■ **Your goal**
Print only the closing part of the entries. It starts at the line containing "Widerrufsrecht (409, 1597)" and includes the final line, exactly as written.

■ **Material supplied**

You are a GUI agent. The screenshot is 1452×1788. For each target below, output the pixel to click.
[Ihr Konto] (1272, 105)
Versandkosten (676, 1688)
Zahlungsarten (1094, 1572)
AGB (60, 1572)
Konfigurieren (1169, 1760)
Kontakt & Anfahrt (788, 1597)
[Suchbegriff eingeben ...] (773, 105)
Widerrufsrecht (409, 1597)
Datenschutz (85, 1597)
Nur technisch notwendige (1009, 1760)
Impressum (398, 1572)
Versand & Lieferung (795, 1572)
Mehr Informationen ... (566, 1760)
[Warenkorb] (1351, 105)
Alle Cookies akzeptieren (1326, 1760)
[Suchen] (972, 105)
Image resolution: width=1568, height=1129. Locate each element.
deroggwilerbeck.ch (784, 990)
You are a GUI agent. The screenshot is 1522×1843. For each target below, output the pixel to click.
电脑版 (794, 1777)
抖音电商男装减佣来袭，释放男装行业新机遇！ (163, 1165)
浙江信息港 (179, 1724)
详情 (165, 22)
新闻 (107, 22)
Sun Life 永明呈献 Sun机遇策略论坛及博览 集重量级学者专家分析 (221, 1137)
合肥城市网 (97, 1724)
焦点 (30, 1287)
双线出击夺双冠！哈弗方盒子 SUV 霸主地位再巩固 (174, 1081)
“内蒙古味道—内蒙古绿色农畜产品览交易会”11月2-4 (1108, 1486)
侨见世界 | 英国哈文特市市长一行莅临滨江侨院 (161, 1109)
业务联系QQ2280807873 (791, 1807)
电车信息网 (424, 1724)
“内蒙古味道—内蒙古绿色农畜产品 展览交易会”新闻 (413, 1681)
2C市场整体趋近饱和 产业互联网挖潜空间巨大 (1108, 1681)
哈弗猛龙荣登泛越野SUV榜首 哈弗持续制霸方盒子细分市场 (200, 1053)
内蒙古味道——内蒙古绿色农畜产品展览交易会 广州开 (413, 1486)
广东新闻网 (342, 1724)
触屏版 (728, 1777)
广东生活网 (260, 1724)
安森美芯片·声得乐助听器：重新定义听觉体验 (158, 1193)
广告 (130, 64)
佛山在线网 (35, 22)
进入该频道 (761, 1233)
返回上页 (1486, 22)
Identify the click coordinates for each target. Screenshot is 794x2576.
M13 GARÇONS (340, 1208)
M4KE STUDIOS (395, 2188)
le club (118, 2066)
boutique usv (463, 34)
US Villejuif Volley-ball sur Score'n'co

■ **Response to the task**
Widerrufsrecht (409, 1597)
Datenschutz (85, 1597)
Nur technisch notwendige (1009, 1760)
Impressum (398, 1572)
Versand & Lieferung (795, 1572)
Mehr Informationen ... (566, 1760)
[Warenkorb] (1351, 105)
Alle Cookies akzeptieren (1326, 1760)
[Suchen] (972, 105)
Image resolution: width=1568, height=1129. Locate each element.
deroggwilerbeck.ch (784, 990)
You are a GUI agent. The screenshot is 1522×1843. For each target below, output the pixel to click.
电脑版 (794, 1777)
抖音电商男装减佣来袭，释放男装行业新机遇！ (163, 1165)
浙江信息港 (179, 1724)
详情 (165, 22)
新闻 (107, 22)
Sun Life 永明呈献 Sun机遇策略论坛及博览 集重量级学者专家分析 (221, 1137)
合肥城市网 (97, 1724)
焦点 (30, 1287)
双线出击夺双冠！哈弗方盒子 SUV 霸主地位再巩固 (174, 1081)
“内蒙古味道—内蒙古绿色农畜产品览交易会”11月2-4 (1108, 1486)
侨见世界 | 英国哈文特市市长一行莅临滨江侨院 (161, 1109)
业务联系QQ2280807873 (791, 1807)
电车信息网 (424, 1724)
“内蒙古味道—内蒙古绿色农畜产品 展览交易会”新闻 (413, 1681)
2C市场整体趋近饱和 产业互联网挖潜空间巨大 (1108, 1681)
哈弗猛龙荣登泛越野SUV榜首 哈弗持续制霸方盒子细分市场 (200, 1053)
内蒙古味道——内蒙古绿色农畜产品展览交易会 广州开 (413, 1486)
广东新闻网 (342, 1724)
触屏版 (728, 1777)
广东生活网 (260, 1724)
安森美芯片·声得乐助听器：重新定义听觉体验 (158, 1193)
广告 (130, 64)
佛山在线网 (35, 22)
进入该频道 (761, 1233)
返回上页 (1486, 22)
Identify the click coordinates for each target. Screenshot is 794x2576.
M13 GARÇONS (340, 1208)
M4KE STUDIOS (395, 2188)
le club (118, 2066)
boutique usv (463, 34)
US Villejuif Volley-ball sur Score'n'co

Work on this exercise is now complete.